Dearest came by for a visit today.   In truth, he just left my mom's.  It is so funny because when I believe he has stopped caring or is no longer in tune to me, he shows the direct opposite. Today, for instance, he sent a text asking, "How are you feeling today?"  When I responded that I was doing "better," he followed with, "I'm coning to see you."  I laughed because he asked no permission and gave me no options/opportunity to back out of a visit.  I was like, "slick move." (I know I could have made up an excuse, avoiding seeing him again today, but, in truth, I wanted to see my dearest.)

Our visit lasted a few hours as he was on his hog and needed to get back before it  got dark (didn't have his night gear - safety first!) but it was nice.  It had been eleven days since we last saw another and he questioned me upon walking in the house: "What meds are you on?"; "Let me see them;" "Are you okay now?"  I wasn't expecting that from him, but of course I answered every question he had.

He is really a friend whom I value.  I value that we once again can talk like buddies as well as discuss some things dear to our hearts.  I have yet to find the words to tell him I am scared, but I am wanting to work on not pushing him away and being in the present.  I am also not sure how we will evolve, but I am glad he is still here and wants to be around.

Before he gave me my hug of the night, he said, "You have got to hurry up and get better."  (I know.)  We were discussing a few runs we want to do once better.  I know what this has done to me, but I don't know what watching my experience has done to him.  I sometimes wonder but I know I'll never know for sure.  Just trust dearest, I will and want to get better. Hugs!

Saturday, May 1, 2010

May 1st and still framed...

Goal: brush teeth, write letter to my brother...

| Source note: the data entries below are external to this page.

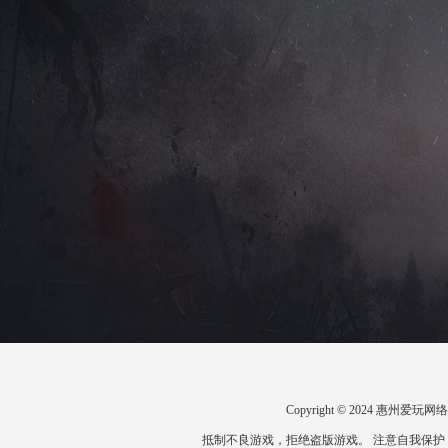
Copyright © 2024 惠州
抵制不良游戏，拒绝盗版游戏。 注意自我保护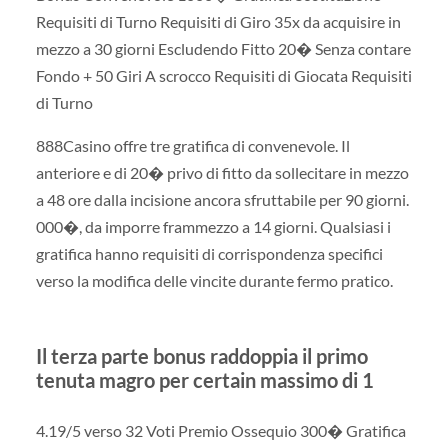
Requisiti di Turno Requisiti di Giro 35x da acquisire in
mezzo a 30 giorni Escludendo Fitto 20� Senza contare
Fondo + 50 Giri A scrocco Requisiti di Giocata Requisiti
di Turno
888Casino offre tre gratifica di convenevole. Il
anteriore e di 20� privo di fitto da sollecitare in mezzo
a 48 ore dalla incisione ancora sfruttabile per 90 giorni.
000�, da imporre frammezzo a 14 giorni. Qualsiasi i
gratifica hanno requisiti di corrispondenza specifici
verso la modifica delle vincite durante fermo pratico.
Il terza parte bonus raddoppia il primo
tenuta magro per certain massimo di 1
4.19/5 verso 32 Voti Premio Ossequio 300� Gratifica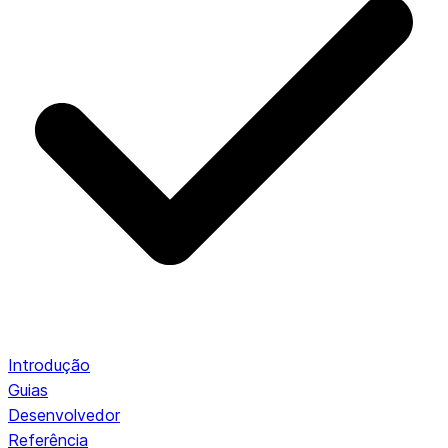
Introdução
Guias
Desenvolvedor
Referência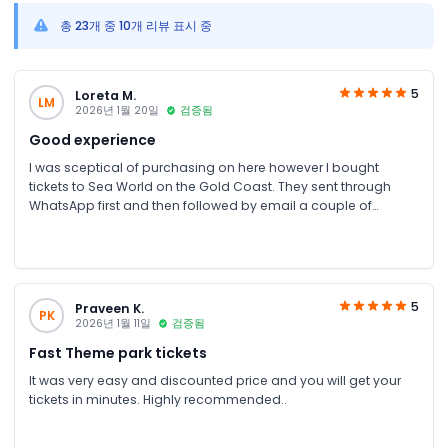
총 23개 중 10개 리뷰 표시 중
5
Loreta M.
LM
2026년 1월 20일
검증됨
Good experience
I was sceptical of purchasing on here however I bought
tickets to Sea World on the Gold Coast. They sent through
WhatsApp first and then followed by email a couple of
minutes later. Scanned the tickets upon entry with no issues at
all. Will definitely check on here again for the next time I need
to book something
5
Praveen K.
PK
2026년 1월 11일
검증됨
Fast Theme park tickets
It was very easy and discounted price and you will get your
tickets in minutes. Highly recommended..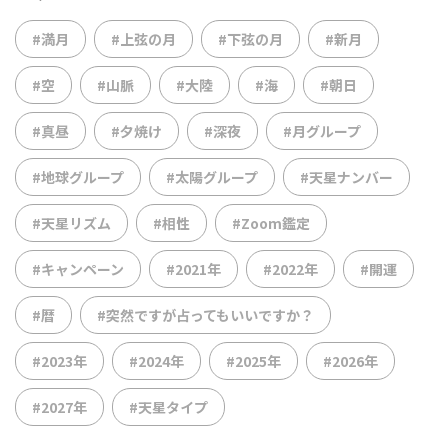
#満月
#上弦の月
#下弦の月
#新月
#空
#山脈
#大陸
#海
#朝日
#真昼
#夕焼け
#深夜
#月グループ
#地球グループ
#太陽グループ
#天星ナンバー
#天星リズム
#相性
#Zoom鑑定
#キャンペーン
#2021年
#2022年
#開運
#暦
#突然ですが占ってもいいですか？
#2023年
#2024年
#2025年
#2026年
#2027年
#天星タイプ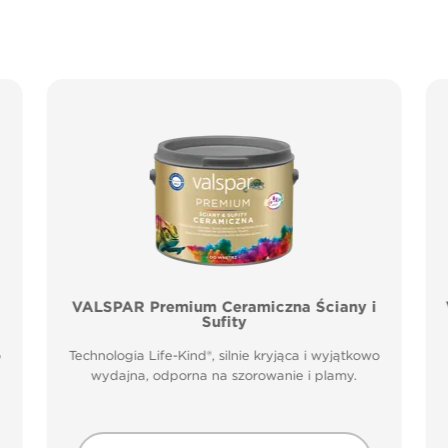
VALSPAR Premium Ceramiczna Ściany i
Sufity
o
Technologia Life-Kind®, silnie kryjąca i wyjątkowo
wydajna, odporna na szorowanie i plamy.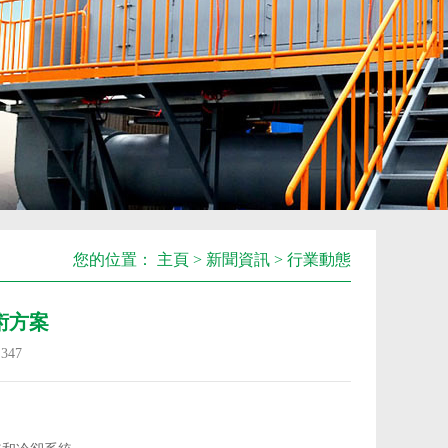
您的位置：
主頁
>
新聞資訊
>
行業動態
術方案
：
347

I am still kicking it at my mom's.  I have one more day of these antibiotics, which have been kicking my butt and then I hope to feel some what better.  The new meds have also helped w/ the new pain which appeared after the bottom of my frame came off eleven days ago.  Although i am still experiencing pain, it is not as severe as it once was...thank goodness!  Over the last eleven days, I have been sick in the stomach, feeling crazy pain in my foot, and damn near in a zombie-like state from all these meds - what a roller coaster.

After receiving my first letter from  my brother who recently joined the Army on Tuesday, I have been wanting to write him back.  Wednesday through yesterday sucked, but I really wanted to write today so my mom could mail it out.  Pushing through the thought of sleeping from the meds, I was able to get out a two-page letter to him.  He is stationed in Georgia and missing civilian life, but holding up okay, yet I didn't want to neglect him for too long.

My dearest wants to visit me today but I'm nervous about seeing him so I'll probably pass on his visit.  I get so nervous about what he sees/thinks when he looks at me.  My unease causes me a lot of anxiety when I think of him sometimes and I feel bad because he has actually been around for a while.  (I always have these issues in relationships - how long will he be here?; will he stick around when it gets bad?) It just I don't know  how to say, "I'm scared."  In truth, he has seen more sides of me than others: injuries, tears, actual falling in front of him, and yet I'm still afraid of him walking away.

I'm afraid of being alone. Twice, I thought I'd make it down the aisle and twice it didn't happen to me.  And I am always left to wonder what part of me pushed them away. Hmph.